// Blog
Game Time
Originally published on the Clarify.io blog. View archived copy.
As one of the founders of Clarify, I am very excited to have been able to announce the completion of our Seed funding round. I am excited, energized, and little bit terrified.
The last few months have been a wild ride:
- We fundraised,
- we hired some brilliant people,
- we launched our product into private beta, then beta, then production, and
- we even printed some t-shirts.
Over 400 developers have already used our API, which — to me at least — is the most exciting thing of all. We’re clearly building things that people need, and we have a lot more coming.
Our current priority is getting out and meeting you, our potential customers. Our beta users came up with use-cases we hadn’t imagined, and I suspect there are lots more coming. We’re already talking to developers in education, telecoms, financial services, human resources, healthcare, and media. Everyone has media files and everyone’s trying to figure out what to do with them.
We all know the problem is getting worse. Here’s a chart of the data humanity is creating and storing:

Most of that data is audio, video, and still images. Exciting, energizing, and terrifying to consider.
As we start getting our arms around all this data, i.e., as we start being able to use and interact with all this media, things get more and more interesting. I recently began talking about where I think we’re going at a very high level. We’re entering an era in which basic literacy is no longer necessary, an era in which machines use human language, not vice versa. Who could have predicted this a hundred years ago?
But enough ivory tower talk. We aren’t going anywhere without a bit of elbow grease. We have to keep extracting more and more data from audio and video files, developers have to come up with interesting ways to use that data, and we have to make it easy for them to implement them.
To that end we’re doing everything we can to make our technology easy to use. We’re paying a lot of attention to our APIs, leveraging hypermedia techniques that we’re convinced are going to pay big dividends to our clients. We’re also paying a lot of attention to support tools like helper libraries, example code, and documentation. You’ll find these in our developer portal and of course on Github. We’ve already received community contributions, and we couldn’t be happier about it. We want your feedback, and we appreciate your help.

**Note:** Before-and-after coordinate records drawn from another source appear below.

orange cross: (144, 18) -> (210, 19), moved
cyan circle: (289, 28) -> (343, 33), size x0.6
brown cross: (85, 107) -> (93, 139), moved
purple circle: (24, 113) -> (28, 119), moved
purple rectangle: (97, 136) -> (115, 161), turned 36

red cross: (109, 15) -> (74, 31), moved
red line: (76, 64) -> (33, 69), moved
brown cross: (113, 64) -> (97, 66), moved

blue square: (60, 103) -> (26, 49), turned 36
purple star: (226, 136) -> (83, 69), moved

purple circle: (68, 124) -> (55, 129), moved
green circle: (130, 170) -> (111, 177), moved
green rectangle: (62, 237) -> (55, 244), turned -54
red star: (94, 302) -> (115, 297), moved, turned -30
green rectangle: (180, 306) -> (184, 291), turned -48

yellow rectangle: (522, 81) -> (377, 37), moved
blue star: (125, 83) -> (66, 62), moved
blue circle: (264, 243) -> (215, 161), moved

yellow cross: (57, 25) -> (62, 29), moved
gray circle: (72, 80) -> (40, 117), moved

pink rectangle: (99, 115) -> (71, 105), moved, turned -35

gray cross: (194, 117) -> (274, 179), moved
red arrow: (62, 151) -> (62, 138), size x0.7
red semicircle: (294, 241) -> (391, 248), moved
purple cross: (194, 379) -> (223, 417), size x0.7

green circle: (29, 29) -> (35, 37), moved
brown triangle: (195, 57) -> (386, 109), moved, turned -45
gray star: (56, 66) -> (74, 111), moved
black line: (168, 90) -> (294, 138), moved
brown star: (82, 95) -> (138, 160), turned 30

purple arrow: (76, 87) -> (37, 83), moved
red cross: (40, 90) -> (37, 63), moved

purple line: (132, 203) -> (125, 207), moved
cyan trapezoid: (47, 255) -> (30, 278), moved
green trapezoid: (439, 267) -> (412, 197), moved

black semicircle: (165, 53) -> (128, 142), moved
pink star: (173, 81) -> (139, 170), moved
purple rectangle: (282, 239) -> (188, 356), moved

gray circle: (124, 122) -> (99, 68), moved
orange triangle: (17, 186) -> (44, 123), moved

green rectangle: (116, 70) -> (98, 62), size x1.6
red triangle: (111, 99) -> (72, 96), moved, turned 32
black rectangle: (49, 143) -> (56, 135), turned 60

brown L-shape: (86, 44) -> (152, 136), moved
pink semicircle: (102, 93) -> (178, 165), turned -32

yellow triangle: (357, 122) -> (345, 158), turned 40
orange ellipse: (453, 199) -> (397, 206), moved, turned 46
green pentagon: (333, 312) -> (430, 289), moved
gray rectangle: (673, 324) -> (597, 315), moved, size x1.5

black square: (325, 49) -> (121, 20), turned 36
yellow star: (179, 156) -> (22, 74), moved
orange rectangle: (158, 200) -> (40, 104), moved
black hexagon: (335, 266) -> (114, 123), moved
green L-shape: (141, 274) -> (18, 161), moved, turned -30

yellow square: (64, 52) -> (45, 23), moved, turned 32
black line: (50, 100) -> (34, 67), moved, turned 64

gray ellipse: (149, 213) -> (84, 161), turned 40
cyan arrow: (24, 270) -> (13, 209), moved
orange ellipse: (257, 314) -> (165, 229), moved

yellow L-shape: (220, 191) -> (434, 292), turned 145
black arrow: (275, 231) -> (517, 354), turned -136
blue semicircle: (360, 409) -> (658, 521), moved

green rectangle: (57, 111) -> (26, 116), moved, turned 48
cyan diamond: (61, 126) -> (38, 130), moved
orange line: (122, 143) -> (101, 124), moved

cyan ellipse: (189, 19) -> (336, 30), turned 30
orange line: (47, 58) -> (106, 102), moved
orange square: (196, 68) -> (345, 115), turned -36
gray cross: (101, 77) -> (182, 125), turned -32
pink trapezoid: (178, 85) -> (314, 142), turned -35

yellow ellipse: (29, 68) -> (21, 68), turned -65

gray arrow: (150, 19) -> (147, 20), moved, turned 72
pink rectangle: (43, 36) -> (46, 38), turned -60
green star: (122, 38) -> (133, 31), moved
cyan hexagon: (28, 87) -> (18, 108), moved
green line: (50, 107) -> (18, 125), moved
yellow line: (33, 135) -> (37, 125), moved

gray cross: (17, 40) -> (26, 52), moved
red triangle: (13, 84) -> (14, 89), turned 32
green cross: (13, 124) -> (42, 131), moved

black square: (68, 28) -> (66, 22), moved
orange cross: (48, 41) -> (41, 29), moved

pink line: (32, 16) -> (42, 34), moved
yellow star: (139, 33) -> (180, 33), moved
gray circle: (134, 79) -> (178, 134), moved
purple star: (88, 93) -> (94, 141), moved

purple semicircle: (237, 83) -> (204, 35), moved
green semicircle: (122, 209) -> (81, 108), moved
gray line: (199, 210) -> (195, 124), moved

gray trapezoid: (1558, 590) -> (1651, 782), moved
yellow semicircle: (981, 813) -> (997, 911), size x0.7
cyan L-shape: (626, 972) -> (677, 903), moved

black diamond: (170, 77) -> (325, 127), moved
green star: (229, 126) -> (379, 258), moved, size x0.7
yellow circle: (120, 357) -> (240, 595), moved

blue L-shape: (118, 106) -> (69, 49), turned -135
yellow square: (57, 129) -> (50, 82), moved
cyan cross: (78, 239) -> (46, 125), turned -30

I’d love to tell you all about our roadmap — it’s really exciting — but I can’t, because it’s being refined and improved as we learn from our users. We want to make sure that the most important stuff comes out first. We listen, so don’t be shy. Tell us what you need!
Thanks to our recent funding we’re expanding our team of engineers and scientists, and we’re making plans. If you or someone you know wants to help us change the future, get in touch. But of course you don’t have to work for us to do that.
The real game changers are going to be built on top of our API. We know that, and we can’t wait to see what they are.